The changes cleared the way for different tiers of redress for clients. Unmet legal need could actually rise in consequence, the Society warned, because vulnerable consumers will have less confidence when seeking advice about the level of protection they can expect.

Christina Blacklaws, Society president, outlined Chancery Lane’s concerns about last November’s approval of the Handbook reforms in a letter to LSB chair Dr Helen Phillips this month. This confirms that the Society has ruled out pursuing a judicial review, but berates the board for failing to exercise proper rigour in its oversight of the Solicitors Regulation Authority. 

‘Where regulators are consistently pursuing deregulation, the LSB’s role under the [Legal Services Act] should provide an important safeguard,’ Blacklaws writes. ‘In particular, it falls to the LSB to ensure that the balance is maintained between competing regulatory objectives. In [this] case, an objective view of the evidence submitted would suggest the decision leans too far in favour of competition and pays too little attention to consumer protections, the public interest and the interests of the profession.’

Blacklaws urges the LSB to review its approach to evaluating the evidence and research provided by frontline regulators in support of reform. In this case, the SRA had failed to provide ‘robust and quantitative impact assessments’ alongside its proposals, she says.

Blacklaws told the Gazette: ‘We are increasingly concerned by the LSB’s lax approach to deregulation.

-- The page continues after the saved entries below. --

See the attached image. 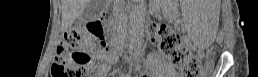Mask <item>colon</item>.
I'll return each instance as SVG.
<instances>
[{"label":"colon","instance_id":"1","mask_svg":"<svg viewBox=\"0 0 258 77\" xmlns=\"http://www.w3.org/2000/svg\"><path fill=\"white\" fill-rule=\"evenodd\" d=\"M149 36L160 45L171 63L181 69L185 77H200L206 72L208 66L192 55L182 45L179 34L167 25L152 24ZM106 38L107 33L101 26L88 35L76 28L67 31L53 59L52 77H89L95 71L93 51L100 46L105 47Z\"/></svg>","mask_w":258,"mask_h":77}]
</instances>
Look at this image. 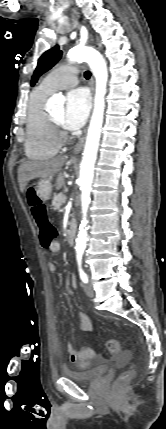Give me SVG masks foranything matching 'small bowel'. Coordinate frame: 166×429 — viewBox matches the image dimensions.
I'll return each mask as SVG.
<instances>
[{"label":"small bowel","mask_w":166,"mask_h":429,"mask_svg":"<svg viewBox=\"0 0 166 429\" xmlns=\"http://www.w3.org/2000/svg\"><path fill=\"white\" fill-rule=\"evenodd\" d=\"M48 248L51 252L56 253L60 250V243L55 240ZM48 269L51 272H55L57 269L56 264L54 262H49ZM71 285L74 288L77 286L75 276L71 277ZM77 315L79 318L80 328L85 332L91 331L93 326L90 320L87 318V316L80 310L77 311ZM67 350H68L70 361L81 368H89L102 361L101 356L98 355L96 351L89 346H83L79 349H75L69 343L67 345Z\"/></svg>","instance_id":"1"}]
</instances>
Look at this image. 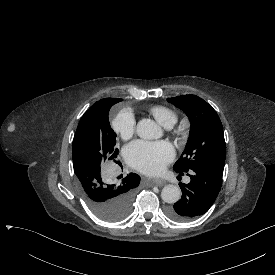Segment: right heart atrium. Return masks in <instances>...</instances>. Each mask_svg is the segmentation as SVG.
I'll use <instances>...</instances> for the list:
<instances>
[{"mask_svg":"<svg viewBox=\"0 0 275 275\" xmlns=\"http://www.w3.org/2000/svg\"><path fill=\"white\" fill-rule=\"evenodd\" d=\"M114 133L122 140H129L135 132V121L130 113H121L112 121Z\"/></svg>","mask_w":275,"mask_h":275,"instance_id":"right-heart-atrium-1","label":"right heart atrium"}]
</instances>
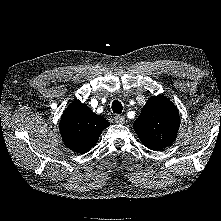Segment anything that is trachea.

‘Regulation exists to protect the public, so the stakes are high if those protections are removed. We are disappointed the LSB has rubber-stamped hugely significant rule changes without rigorously applying the available evidence to understand the impact on the public.

‘Having waved through changes, the LSB must now put in place a credible strategy to mitigate the very real risks for consumers, particularly the most vulnerable, and avert a potential loss of public confidence in highly trained legal professionals such as solicitors. We urge the LSB to focus on the best interests of the public and maintain the globally recognised high standards of UK legal services as guiding principles when considering future changes to regulations.’